It's funny that he should say that. First of all, because the ad itself is based on a lie. As we have noted previously, Bracamontes was deported by the Clinton administration, and then snuck back into the country while George W. Bush was president. Further, he was once detained by "America's toughest sheriff," namely friend-of-Trump Joe Arpaio, and then released for unknown reasons. In other words, if one is looking for a specific example to use in order to tar Democrats for their ideas about immigration, Bracamontes is about the worst possible one to use.
Beyond that—and this should really come as no surprise—Trump has amped up the lying in recent weeks. In part, because lying is like a drug, and the more you get away with it, the more you do it. And in part because it's campaign season, and he's been making a lot of appearances before a lot of raucous crowds. The only shocking thing is exactly how much he's turned up the dial. For the first year of his presidency, he was averaging about five lies a day, and in the second year that slowly crept up to about 7.5 a day. In October, though, his average jumped to a staggering 35.6 lies a day, including one day (October 22, the day of the Ted Cruz rally) where he issued forth with an amazing 83 whoppers. To squeeze that many in, you pretty much have to lie about everything. It must be hard for him to order lunch on days like that, since the staff can't be certain about what he actually wants to eat.
Of course, the biggest problem is not the lies, per se, but the fact that lots of people take what he is saying as the truth and as a call to action. In the case of Robert Bowers, of Tree of Life Synagogue infamy, it is about 95% certain that he was egged on by the President's words and actions. In the case of pipe bomber Cesar Sayoc, it is about 99% certain. And on Friday, we got our first 100%. The Nigerian army, among the world's most cruel and corrupt military forces, opened fire on rock-throwing protesters and killed at least 40 of them. Then, they posted a clip to their official Twitter account of Trump's Thursday remarks about opening fire on rock throwers.
Normally, once the midterms end, the American people get a breather from politics and politicians for a while. That's not likely to happen this time; Trump is already getting his lying ducks in a row for after the ballots are counted (see below). And if the Democrats do take the House, and put the screws to him, he's undoubtedly going to pull a full Star Trek when it comes to his relationship to the truth, and boldly go where no man has gone before. (Z)
Speaking of mega-sized Trumpian lies, The Washington Post is reporting that Donald Trump will claim victory even if Democrats capture the House. There is a precedent for this:
Of course George Orwell used it in a novel. Fiction is different from reality, or at least it used to be. If the Republicans pick up a Senate seat and go from 51 to 52, that is all Trump will talk about.
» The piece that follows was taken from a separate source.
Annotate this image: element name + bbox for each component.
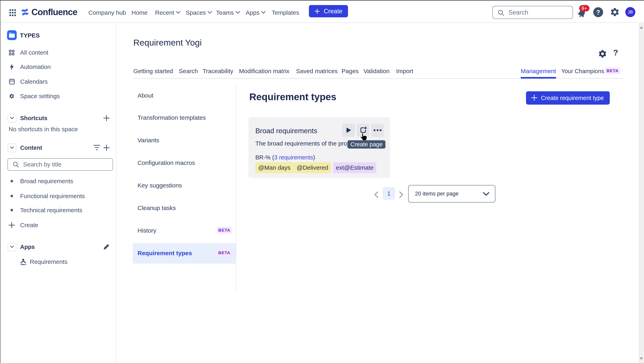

He won't mention the House or all the governorships that everyone expects the Republicans to lose. The Senate is likely to be the only bright spot for the GOP Tuesday evening and so he will focus like a laser on it.
An internal memo White House Political Director Bill Stepien wrote earlier this year said that the Republicans' goal was to minimize their losses. So if Democrats win 30 seats in the House and reporters pester him about how that is a win, he might grudgingly say: "We were expecting to lose 50, so losing only 30 is a win." Of course "winning" and "losing" are not measured against your expectations, but against the situation before the election.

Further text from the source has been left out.